__What is expected__. Should a picture appear anywhere in the data, omit it and copy everything else exactly.

----- Stored data

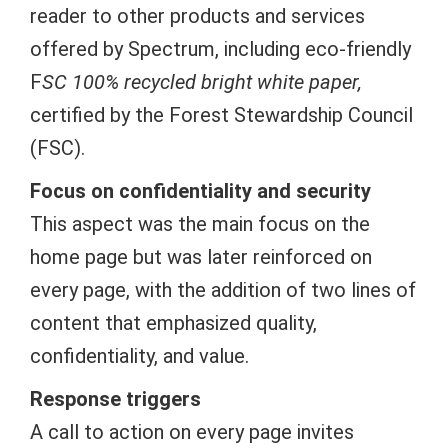
reader to other products and services
offered by Spectrum, including eco-friendly
F
SC
100% recycled bright white paper
,
certified by the Forest Stewardship Council
(FSC).
Focus on confidentiality and security
This aspect was the main focus on the
home page but was later reinforced on
every page,
with the addition of two lines of
content that emphasized quality,
confidentiality, and value.
Response triggers
A call to action on every page invites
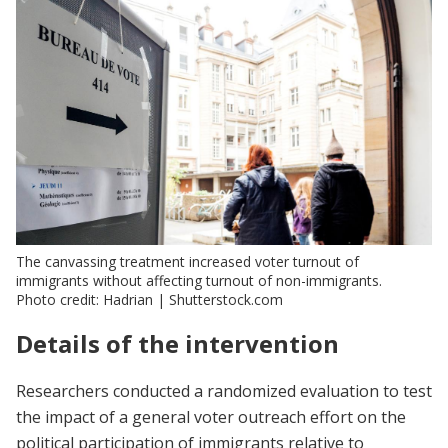
The canvassing treatment increased voter turnout of
immigrants without affecting turnout of non-immigrants.
Photo credit: Hadrian | Shutterstock.com
Details of the intervention
Researchers conducted a randomized evaluation to test
the impact of a general voter outreach effort on the
political participation of immigrants relative to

----------

__Written reply__.
reader to other products and services
offered by Spectrum, including eco-friendly
F
SC
100% recycled bright white paper
,
certified by the Forest Stewardship Council
(FSC).
Focus on confidentiality and security
This aspect was the main focus on the
home page but was later reinforced on
every page,
with the addition of two lines of
content that emphasized quality,
confidentiality, and value.
Response triggers
A call to action on every page invites
The canvassing treatment increased voter turnout of
immigrants without affecting turnout of non-immigrants.
Photo credit: Hadrian | Shutterstock.com
Details of the intervention
Researchers conducted a randomized evaluation to test
the impact of a general voter outreach effort on the
political participation of immigrants relative to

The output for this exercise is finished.